| Exercise instructions |
The line containing "FAMIGLIA OLFATTIVA: Fiorito, Orientale" marks where to begin. Write out that line and every line after it exactly, through the last line below.

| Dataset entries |
▼
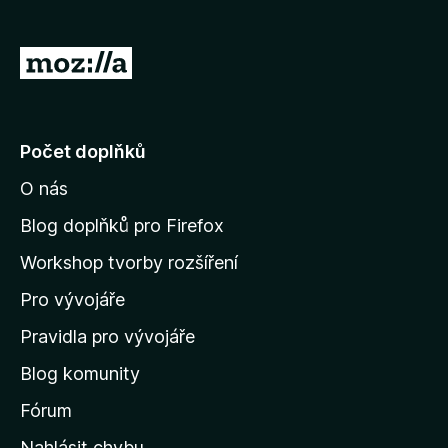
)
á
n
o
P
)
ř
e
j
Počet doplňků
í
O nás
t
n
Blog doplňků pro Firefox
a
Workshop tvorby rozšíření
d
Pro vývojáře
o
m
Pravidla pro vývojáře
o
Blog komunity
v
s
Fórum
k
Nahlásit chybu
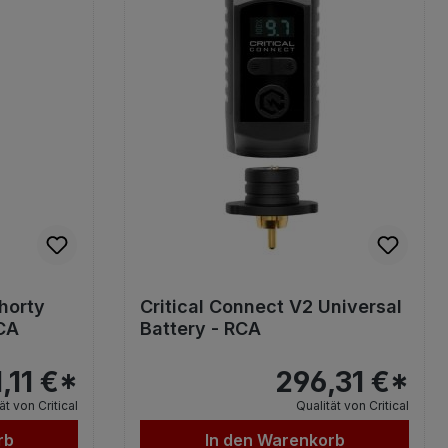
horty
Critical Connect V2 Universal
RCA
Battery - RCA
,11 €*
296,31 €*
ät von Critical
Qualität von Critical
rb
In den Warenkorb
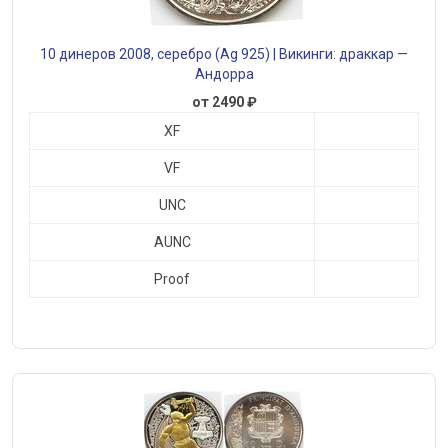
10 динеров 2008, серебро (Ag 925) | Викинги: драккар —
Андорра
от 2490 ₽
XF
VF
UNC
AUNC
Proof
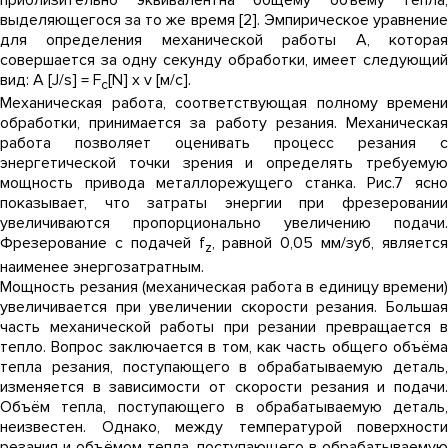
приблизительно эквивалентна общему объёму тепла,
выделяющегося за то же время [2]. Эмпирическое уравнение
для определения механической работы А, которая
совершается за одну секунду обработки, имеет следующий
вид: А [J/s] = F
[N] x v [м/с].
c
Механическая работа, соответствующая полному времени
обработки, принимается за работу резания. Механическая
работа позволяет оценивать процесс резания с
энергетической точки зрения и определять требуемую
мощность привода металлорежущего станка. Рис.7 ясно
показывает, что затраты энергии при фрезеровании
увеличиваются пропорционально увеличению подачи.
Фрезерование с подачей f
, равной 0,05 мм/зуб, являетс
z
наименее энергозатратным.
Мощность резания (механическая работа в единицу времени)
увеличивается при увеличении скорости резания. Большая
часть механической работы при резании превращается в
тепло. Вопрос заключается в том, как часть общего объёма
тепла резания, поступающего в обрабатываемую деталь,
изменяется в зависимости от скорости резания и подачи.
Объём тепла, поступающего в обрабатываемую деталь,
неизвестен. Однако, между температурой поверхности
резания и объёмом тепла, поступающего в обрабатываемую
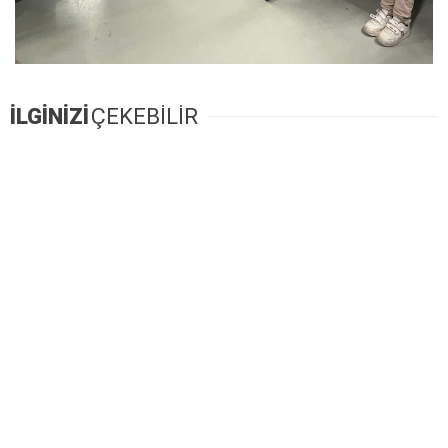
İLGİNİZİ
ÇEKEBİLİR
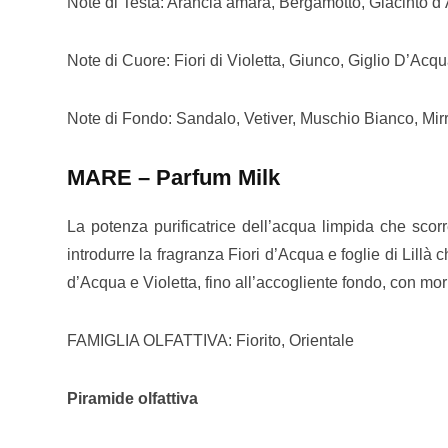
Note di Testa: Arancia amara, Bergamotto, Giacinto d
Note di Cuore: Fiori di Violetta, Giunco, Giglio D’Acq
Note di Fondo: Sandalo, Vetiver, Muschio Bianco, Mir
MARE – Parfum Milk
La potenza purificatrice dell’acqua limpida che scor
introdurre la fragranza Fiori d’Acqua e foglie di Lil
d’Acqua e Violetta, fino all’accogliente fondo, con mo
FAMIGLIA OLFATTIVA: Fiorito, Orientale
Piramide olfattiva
▲
| Finished exercise |
FAMIGLIA OLFATTIVA: Fiorito, Orientale
Piramide olfattiva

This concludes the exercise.